Desde ya les advierto que cosas nuevas no encontrarán pues esas están sujetas a derechos de autor y otras restricciones, pero de los clásicos hay millones y siempre es una delicia repasarlos. Yo, por ahora solo he usado la sección de los audiolibros pues me permite hacer “oficios” mientras me entretengo con los textos que alguien con muy buena voz y entonación me lee.

No es una costumbre vieja para mí esto de los audiolibros pues mi comprensión es más visual que auditiva, pero con un poquito de insistencia me acostumbré. Además, si me distraigo y pierdo el hilo, lo cual ocurre con cierta frecuencia -por aquello de la interrupción del doblado de esta camisa o la eliminación de aquella- sencillamente lo corro hacia atrás y ahí va eso de nuevo. Es como cuando uno veía películas en Betamax o en VHS, pero en libro.

Como soy como Dios me ha hecho, empecé por libros del año de ñaupa (y ahorita mientras escribo esto termino por enterarme del origen de la frase, pero eso se los cuento otro día) y fui tan pero tan feliz. Empecé por uno de Don Vicente Blasco Ibáñez que jamás había leído: Arroz y Tartana. Novela escrita a fines del siglo XIX (ajá, bien por allá) y que, como muchos de sus textos se desarrolla en Valencia y sus alrededores. Probablemente a muchos los temas tratados les parecerán obsoletos y carentes de toda relevancia. Quizás, los valores y costumbres han variado mucho desde aquellos días, pero me hechizaron sus descripciones perfectas, minuciosas hasta un grado superlativo.

Hace pocos años mi esposo y yo estuvimos en Valencia por primera vez y la ciudad me cautivó. Pues bien, Blasco Ibañez me llevó a cada uno de sus rincones nuevamente. La plaza redonda, el mercado, cada esquinita la podía ver, oler y escuchar. Claro, la gente andaba en carros tirados por caballos y usaba vestidos largos de muchas capas y todo eso, pero yo estaba allí.

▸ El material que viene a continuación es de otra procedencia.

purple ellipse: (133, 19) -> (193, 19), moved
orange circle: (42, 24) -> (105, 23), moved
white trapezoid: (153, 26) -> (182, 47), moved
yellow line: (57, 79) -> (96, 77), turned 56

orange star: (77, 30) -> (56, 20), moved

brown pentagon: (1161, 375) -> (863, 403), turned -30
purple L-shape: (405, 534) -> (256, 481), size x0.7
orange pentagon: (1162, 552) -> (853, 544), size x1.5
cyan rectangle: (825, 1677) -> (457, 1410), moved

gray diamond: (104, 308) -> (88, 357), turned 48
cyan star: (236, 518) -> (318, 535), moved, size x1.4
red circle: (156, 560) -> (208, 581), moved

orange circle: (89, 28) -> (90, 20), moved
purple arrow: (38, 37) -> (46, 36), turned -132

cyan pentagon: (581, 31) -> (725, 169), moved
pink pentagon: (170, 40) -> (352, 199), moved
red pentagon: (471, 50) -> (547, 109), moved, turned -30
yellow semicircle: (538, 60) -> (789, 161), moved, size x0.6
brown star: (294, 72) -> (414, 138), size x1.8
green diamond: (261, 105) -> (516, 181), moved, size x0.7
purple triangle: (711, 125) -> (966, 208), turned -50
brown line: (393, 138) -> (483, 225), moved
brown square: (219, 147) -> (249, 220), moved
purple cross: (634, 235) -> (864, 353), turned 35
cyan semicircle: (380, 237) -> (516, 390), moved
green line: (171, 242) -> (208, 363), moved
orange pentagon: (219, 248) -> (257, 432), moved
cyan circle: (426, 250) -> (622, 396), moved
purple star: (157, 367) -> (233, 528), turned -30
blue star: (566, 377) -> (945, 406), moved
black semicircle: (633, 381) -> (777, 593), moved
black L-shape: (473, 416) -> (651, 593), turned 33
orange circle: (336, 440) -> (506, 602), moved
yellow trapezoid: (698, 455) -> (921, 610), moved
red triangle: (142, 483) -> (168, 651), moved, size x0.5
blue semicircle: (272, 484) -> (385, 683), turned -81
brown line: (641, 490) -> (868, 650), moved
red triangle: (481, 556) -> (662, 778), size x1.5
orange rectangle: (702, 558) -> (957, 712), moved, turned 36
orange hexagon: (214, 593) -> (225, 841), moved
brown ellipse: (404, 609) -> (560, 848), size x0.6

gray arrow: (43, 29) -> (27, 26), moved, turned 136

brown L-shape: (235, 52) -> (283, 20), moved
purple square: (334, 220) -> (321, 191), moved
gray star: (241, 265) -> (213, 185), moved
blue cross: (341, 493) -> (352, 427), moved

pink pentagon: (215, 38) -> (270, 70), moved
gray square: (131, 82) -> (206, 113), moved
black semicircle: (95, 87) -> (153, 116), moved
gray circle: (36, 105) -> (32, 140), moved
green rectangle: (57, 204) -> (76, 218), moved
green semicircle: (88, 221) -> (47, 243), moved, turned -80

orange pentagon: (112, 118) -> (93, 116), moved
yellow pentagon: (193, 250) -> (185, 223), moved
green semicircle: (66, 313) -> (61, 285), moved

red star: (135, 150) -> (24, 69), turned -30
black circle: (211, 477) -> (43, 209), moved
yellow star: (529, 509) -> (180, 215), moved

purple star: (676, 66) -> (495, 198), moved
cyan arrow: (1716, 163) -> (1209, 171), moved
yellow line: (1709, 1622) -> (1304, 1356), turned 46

Tiempos aquellos en que los escritores debían darle al lector mucha más información puesto que dada la inexistencia de medios visuales como aquellos a los que nosotros estamos acostumbrados tocaba usar muchas palabras para describir cualquier cosa, lugar o persona. Palabras fabulosas que convertían una novela en un texto casi poético.

Luego de un par de incursiones, dejé reposar a Don Vicente ¿y adivinen qué? me fui al Cid Campeador. Su lectura/escucha me hizo recordar que aquel héroe de mil batallas, el bienhadado de luenga barba, esposo de Doña Ximena (cuyo nombre escogí para mi primera hija) y padre de Doña Elvira y Doña Sol (que en la vida real se llamaron Cristina y María) fue en cierta medida uno de mis primeros amores.

Aquella primera lectura en alguno de los primeros años de la secundaria no resultó fácil para nada. Leíamos una versión que todavía mantenía algunos vocablos escritos en un español que no reconocíamos, pero a pesar de todo, el Cid era el Cid, sobre su magnífica yegua Babieca empuñando alguna de las espadas obtenidas en alguna batalla y que llegaron a ser igual de famosas que él. Escuchando nuevamente sus aventuras lo he vuelto a querer, con sus virtudes y defectos, como debe uno querer.

De igual forma quise a Heathcliff el antihéroe de Cumbres Borrascosas, solo porque sí. Quizás porque era pelinegro o así me lo imaginé al leer sobre sus ojos negros, de mirada esquiva y profunda. Quizás porque dominaba aquellos inhóspitos páramos que a mis casi sesenta y cinco años me mato por visitar pues me gustan los lugares solitarios y misteriosos en que uno puede sentarse a inventarse un mundo propio.

Quizás porque me pareció genial que una Emily Brontë, siendo quien fue y viviendo como vivió pudiera mostrarnos el cúmulo de pasiones que surge en la novela. Uno quisiera que tuviera un final feliz, que Heathcliff y Cathy Earnshaw terminaran juntos, pero ese no fue el camino que eligió la autora. Solo después de muertos, y eso quizás y si uno cree en fantasmas, podrían haberse encontrado de nuevo. Y en esas ando pues, en este encierro: encontrándome con viejos amores que por lo visto el tiempo no ha podido matar.